Também alegam que a avó da criança foi registrada como mãe, uma vez que a adolescente era nova demais para assumir o bebê. Os parlamentares dizem que isso “reforça a necessidade de pronta verificação documental e biológica dos fatos”.
Eles dizem ter encaminhado à PF prints de conversas e “informações complementares” mostrando que um intermediador de Gaspar teria tentado comprar o silêncio da vítima.
Esse intermediador teria feito um pagamento de R$ 70 mil à mulher, e outros R$ 400 mil estariam sendo negociados, “sempre com a finalidade de assegurar silêncio, impedir a comunicação do crime e garantir impunidade”.
Lindbergh e Soraya pedem à PF o recebimento da notícia-crime, com atuação sob sigilo para proteção da vítima, da criança e das testemunhas; a preservação das provas entregues; e a identificação da pessoa apontada como intermediária de Gaspar.
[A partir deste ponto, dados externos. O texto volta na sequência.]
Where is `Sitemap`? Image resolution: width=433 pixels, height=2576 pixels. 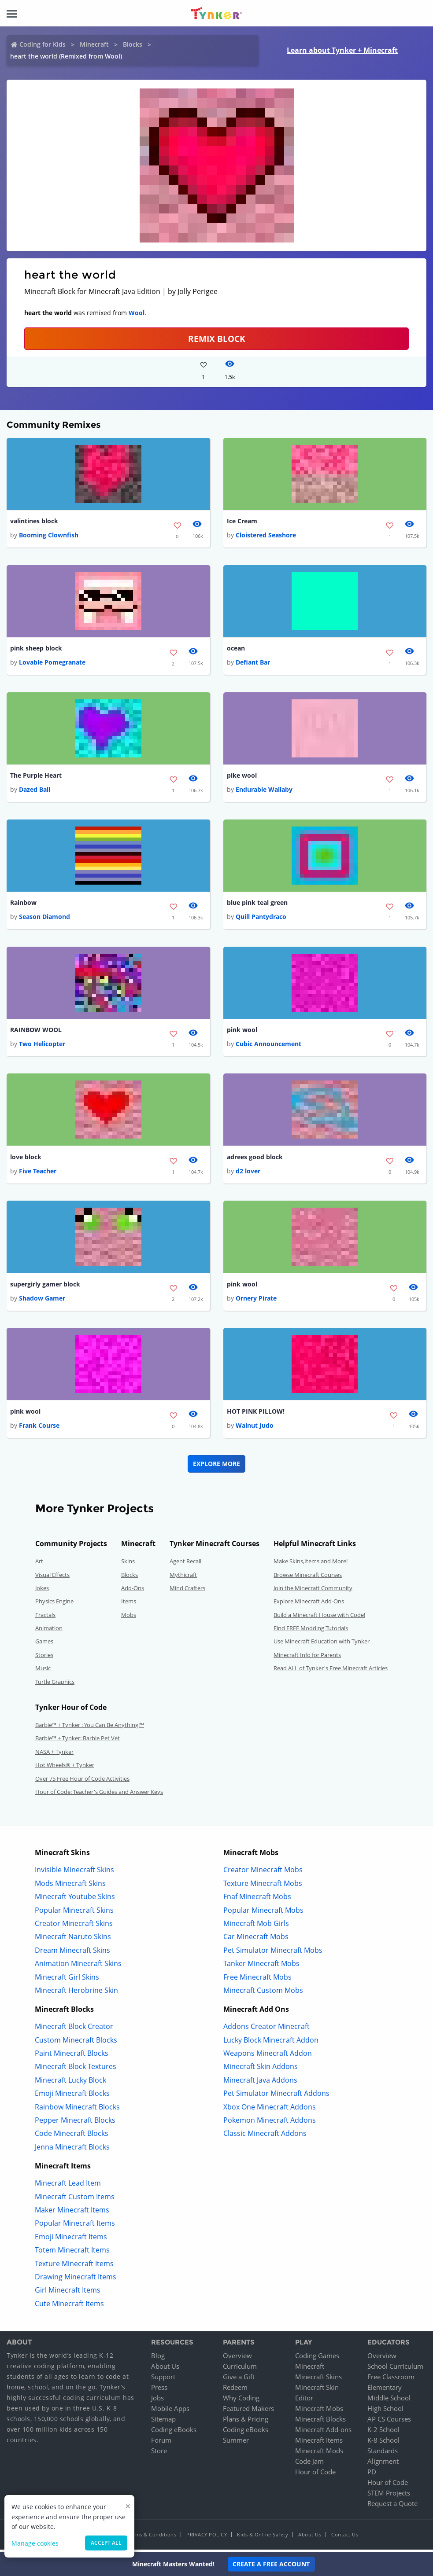 Sitemap is located at coordinates (163, 2422).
Também pedem a apuração sobre os pagamentos, que somariam R$ 470 mil; a oitiva reservada das pessoas envolvidas; a inclusão da vítima e das testemunhas no Programa de Proteção a Vítimas e Testemunhas Ameaçadas; e a investigação do possível crime de estupro de vulnerável e fraude processual.
Consultados, os parlamentares dizem que todas as supostas provas foram encaminhadas à PF. Segundo eles, essas evidências estão sob sigilo, e nenhuma delas foi apresentada ao Estadão.
O que diz o acusado
Gaspar alega que a história, na verdade, refere-se a um caso tido pelo seu primo, Maurício César Brêda Filho, que teria mantido relacionamento sexual com uma mulher de 21 anos em Alagoas quando ele ainda era menor de idade.
Essa mulher teria engravidado e, sem comunicar nada à família, se mudado para o Rio de Janeiro. A criança teria sido batizada de Lourilene Pereira da Silva.
No Rio, a mãe de Lourilene se casou e constituiu uma família. Anos depois, quando a filha tinha 15 anos, a mãe teria revelado a ela a história sobre o pai biológico. Em 2012, Lourilene teria decidido procurá-lo, segundo ela relata num vídeo de sua autoria enviado ao Estadão.
A equipe de Gaspar enviou ao Estadão um exame de DNA realizado em novembro de 2014, em que teria sido confirmada a paternidade de Maurício. O deputado pretende prestar queixa na Superintendência da Polícia Federal em Brasília e na Comissão de Ética da Câmara contra Lindbergh e Soraya na segunda-feira (30).